NICE Declares Agreement to Sell its Intelligence Division to Elbit Systems

  • Accounting
  • 21.05.2015 01:00 am

NICE Systems (NASDAQ: NICE) has entered into an agreement to sell its Intelligence division to Elbit Systems, for a total consideration of up to $157.9 million, subject to certain performance milestones and customary adjustments.

NICE's Intelligence division offers solutions which provide law enforcement agencies, intelligence organizations and signal intelligence agencies with tools for generating intelligence from communications.

This divestiture will allow NICE to place greater focus on the execution of its long-term strategic plan and to focus on its core markets and business model.

"We are proud of the many years of success this division has enjoyed," said Barak Eilam, CEO of NICE. "As we continue to execute our long-term strategic plan, we have arrived at a juncture where we believe it is in our best interest to divest Intelligence in order to focus on the company's more synergetic, core businesses."

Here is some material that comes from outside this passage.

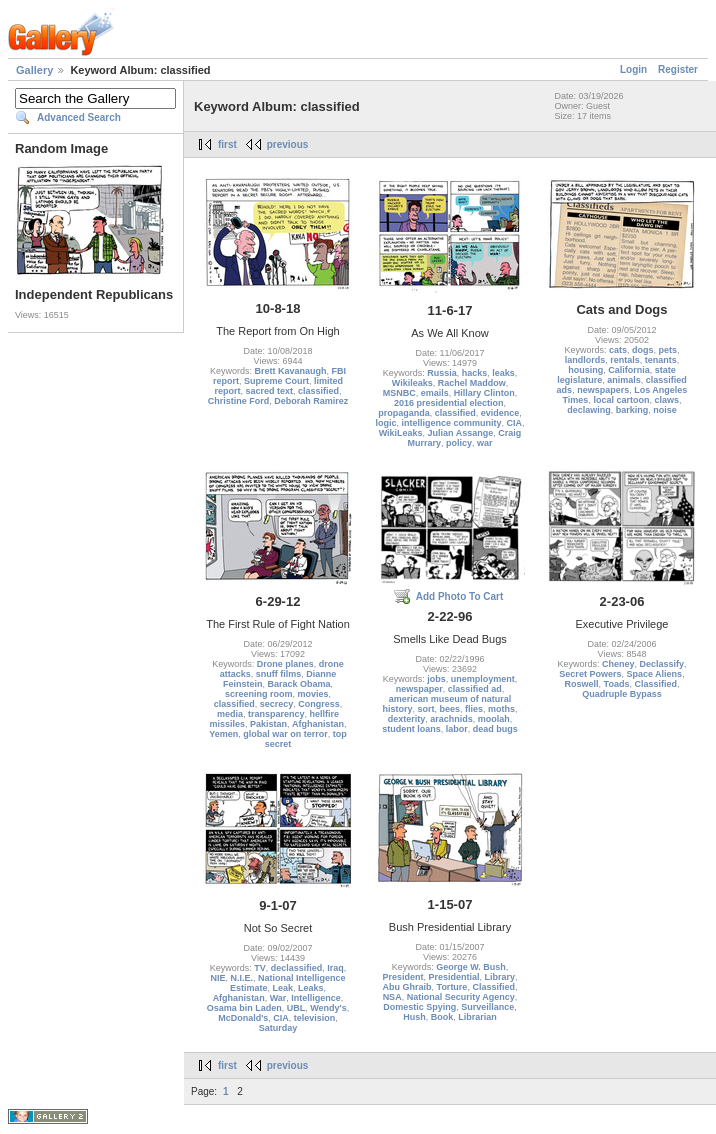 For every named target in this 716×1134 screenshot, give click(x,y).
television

Eilam continued, "We are pleased to reach this agreement with a market leader such as Elbit Systems, which I am confident will ensure the continued success and growth of this important business, and serve as a good home for the division's customers and employees."

Subject to certain conditions and satisfaction of terms, the transaction is scheduled to close in early Q3, 2015.

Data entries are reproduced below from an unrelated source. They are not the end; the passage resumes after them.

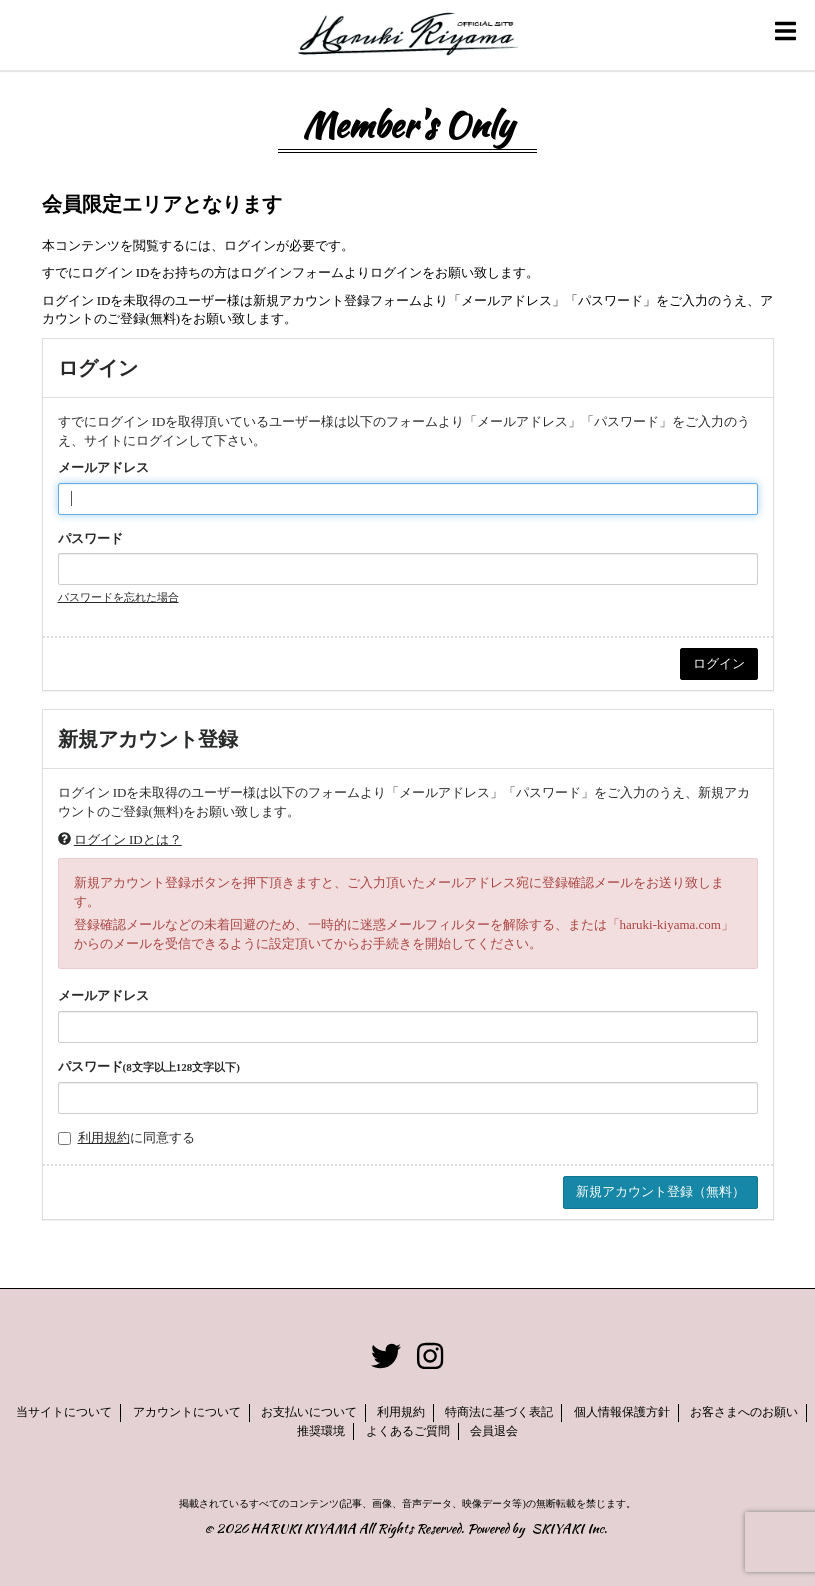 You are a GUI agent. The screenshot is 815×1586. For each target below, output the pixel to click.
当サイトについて (64, 1412)
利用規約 (104, 1137)
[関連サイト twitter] (386, 1357)
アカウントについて (187, 1412)
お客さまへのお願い (744, 1412)
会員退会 (494, 1431)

Within the structure of the agreement, NICE will receive $117.9 million in cash at the time of the closing. An additional amount of up to$40 million will be paid as earn-out, based upon the future business performance of the acquired division's activities.

Second Quarter and Full Year 2015 Guidance: 

The previous annual guidance included Intelligence division's full year contribution of $80 million in Non-GAAP revenue and $0.09 in Non-GAAP fully diluted earnings per share. The previous second quarter guidance included the Intelligence division's contribution of$20 million in Non-GAAP revenue and $0.03 in Non-GAAP fully diluted earnings per share. Beginning in the second quarter 2015, the company will present its results from continued operations on a pro forma basis with the Intelligence division as a discontinued operation.

As a result of this agreement, the company is revising its guidance to exclude the Intelligence division's contribution from second quarter and full-year non-GAAP total revenues and non-GAAP fully diluted earnings per share.

The company now expects second quarter 2015 non-GAAP total revenues from its continued operations to be in a range of $229 million to $237 million (previous guidance: $249 million to $257 million), and second quarter non-GAAP fully diluted earnings per share from its continued operations to be in a range of $0.64 to $0.70 (previous guidance: $0.67 to $0.73).

The company now expects full-year 2015 non-GAAP total revenues to be in a range of $985 million to $1,005 million (previous guidance: $1,065 million to $1,085 million), and full-year non-GAAP fully diluted earnings per share to be in a range of $3.01 to $3.12(previous guidance: $3.10 to $3.21).

The company expects the divestiture will be neutral to earnings in 2016.